In the American Association for the Advancement of Science conference, held recently in the US capital, scientists have warned that unless more aggressive measures are taken against pollution are adopted, the number of premature deaths will continue to climb in the years ahead.
In 2013, China and India accounted for 55 percent of yearly global deaths from air pollution. Around 1.6 million people died of air pollution in China, while India witnessed around 1.4 million deaths.
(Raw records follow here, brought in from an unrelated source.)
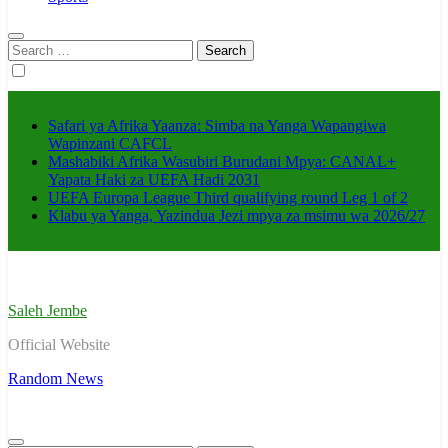
Search
for:
Safari ya Afrika Yaanza: Simba na Yanga Wapangiwa
Wapinzani CAFCL
Mashabiki Afrika Wasubiri Burudani Mpya: CANAL+
Yapata Haki za UEFA Hadi 2031
UEFA Europa League Third qualifying round Leg 1 of 2
Klabu ya Yanga, Yazindua Jezi mpya za msimu wa 2026/27
Saleh Jembe
Official Website
Random News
According to Michael Brauer, a professor at the University of British Columbia's School of Population and Public Health in Vancouver, Canada, says "Air pollution is the fourth highest risk factor for death globally and by far the leading environmental risk factor for disease”.
According to the research, only high blood pressure, poor diet, and cigarettes have killed more people every year than air pollution. Air pollution ranks behind high blood pressure, diet and smoking as the fourth greatest risk factor for global fatalities.
"Reducing air pollution is an incredibly efficient way to improve the health of a population," says Brauer.
"India needs a three-pronged mitigation approach to address industrial coal burning, open burning for agriculture, and household air pollution sources," says Chandra Venkataraman, professor of Chemical Engineering at the Indian Institute of Technology Bombay, in Mumbai, India. In India, the main culprit has been burning wood, dung and biomass for cooking and heating.
According to the World Health Organization (WHO) air quality guidelines, pollution should be restricted to a daily particulate matter of 25 micrograms per cubic meter. In February, Beijing and New Delhi typically see daily levels at or above 300 micrograms per cubic meter (or 1,200 percent) higher than WHO guidelines.
More than 85 percent of the global population lives in areas where the World Health Organization Air Quality Guideline is exceeded.